One of the most clinically relevant steps in the life cycle of pathogenic viruses is their cell entry. Therefore, it is critical to obtain detailed molecular-level descriptions for such infection mechanisms that pathogenic viruses use. The Lassa virus, a lethal member of the Arenaviridae family, infects thousands of people each year throughout West Africa. This virus utilizes its spike protein to engage with its endogenous host receptor, matriglycan, a post-translational modification on α-dystroglycan (α-DG). Despite extensive past research, many open questions remain regarding the mechanism that allows the Lassa virus to enter cells. It is unknown, for example, how matriglycan is recognized. We do not know how the spike complex can withstand harsh environmental conditions, as previous observations suggested that portions of this spike are very labile. Moreover, arenaviruses have a stable signal peptide (SSP), which makes up an integral part of the spike and is critical for its function, yet the structure and topology of the SSP in the membrane are not known.
We therefore set out to address these open questions by solving the structure of the native, full-length trimeric spike, solubilized directly from membranes. Our method of choice was single-particle cryo-electron microscopy (cryo-EM). Solving the structure of the spike was a challenging endeavor, with numerous obstacles in each and every step of the way. Using a trial-and-error approach, we managed to develop a production and purification scheme that allowed us to solubilize the spike in detergent while keeping its native conformation. Preparing grids with sufficient particle density and collecting single-particle data with adequate angular coverage also turned out to be a difficult task that was ultimately addressed using a graphene-oxide coating and additional tweaks in the purification procedure. Eventually, we were able to reconstruct a C3-symmetric density map for the Lassa spike complex at a Gold-Standard Fourier Shell Correlation (FSC) resolution of 3.3 Å, which allowed us to solve the structure. The structure of the spike revealed that the arenaviral SSP exists in an unexpected topology in the membrane, which further indicates a conformational switch by one of its transmembrane helices. At both the membrane-proximal region and the apex of the spike, we discovered domain swapping interactions that rigidify the spike, rationalizing the previously unexplained stability of the complete spike complex.

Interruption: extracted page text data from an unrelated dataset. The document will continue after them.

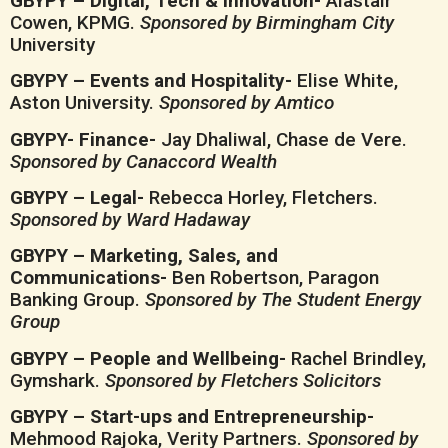
GBYPY – Digital, Tech & Innovation-
Alastair
Cowen, KPMG.
Sponsored by Birmingham City
University
GBYPY – Events and Hospitality-
Elise White,
Aston University.
Sponsored by Amtico
GBYPY- Finance-
Jay Dhaliwal, Chase de Vere.
Sponsored by Canaccord Wealth
GBYPY – Legal-
Rebecca Horley, Fletchers.
Sponsored by Ward Hadaway
GBYPY – Marketing, Sales, and
Communications-
Ben Robertson, Paragon
Banking Group.
Sponsored by The Student Energy
Group
GBYPY – People and Wellbeing-
Rachel Brindley,
Gymshark.
Sponsored by Fletchers Solicitors
GBYPY – Start-ups and Entrepreneurship-
Mehmood Rajoka, Verity Partners.
Sponsored by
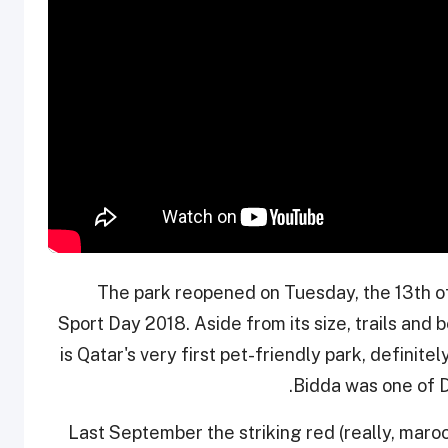
The park reopened on Tuesday, the 13th of
Sport Day 2018. Aside from its size, trails and b
is Qatar's very first pet-friendly park, definitel
Bidda was one of D
Last September the striking red (really, maro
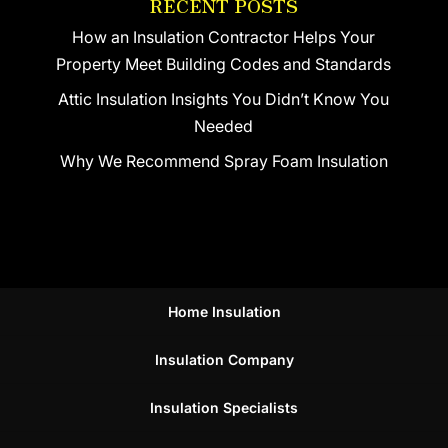
RECENT POSTS
How an Insulation Contractor Helps Your
Property Meet Building Codes and Standards
Attic Insulation Insights You Didn’t Know You
Needed
Why We Recommend Spray Foam Insulation
Home Insulation
Insulation Company
Insulation Specialists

Figure 1: (Left) Representative cryo-EM micrograph of Lassa spike particles, obtained from the Talos Arctica. The scale bar is 200 Å. (Right) 2D classes obtained after selecting and averaging particles from data collection on the Titan Krios G3i.
We further reconstructed a C1-symmetric density map, which allowed us to discover a non-symmetric density blob to which we were able to fit a linear chain of matriglycan. Modeling of matriglycan, which was corroborated using biochemical analyses, allowed us to elucidate for the first time how the Lassa virus attaches to its host cell. This is a groundbreaking achievement that answered a decades-long open question in the field and further provided a molecular-level rationalization for a large body of biochemical data gathered over the years. Moreover, discovering a non-covalently linked fragment of matriglycan bound by the spike complex of the Lassa virus is by itself a startling finding. Not only does it reveal a previously unknown ability of cells to produce such a substance, but it also suggests that newly formed spike complexes of the Lassa virus will not be able to engage with their cellular receptor since they are blocked. This is a seminal finding as it provides a mechanism for another step in the life cycle of the Lassa virus, which is the egress from its host cell. This mechanism for egress is likely also shared by other α-DG-tropic arenaviruses.
Figure 2: (Left) Structure of the native, full-length Lassa spike complex. Each protomer of the trimer is shown in a different color. The location of the six transmembrane helices relative to the viral membrane is indicated. (Right) A membrane-distal view of the soluble matriglycan fragment (green & orange) bound to the active site of the Lassa spike.
Collectively, we used an electron microscopy approach to provide novel structural information that answered many important open questions in our field and further led to the discovery of new and exciting mechanisms that the Lassa virus is utilizing to infect cells. These data, that were recently published in a Nature paper, may facilitate the development of new therapeutic approaches for fighting the notorious Lassa virus.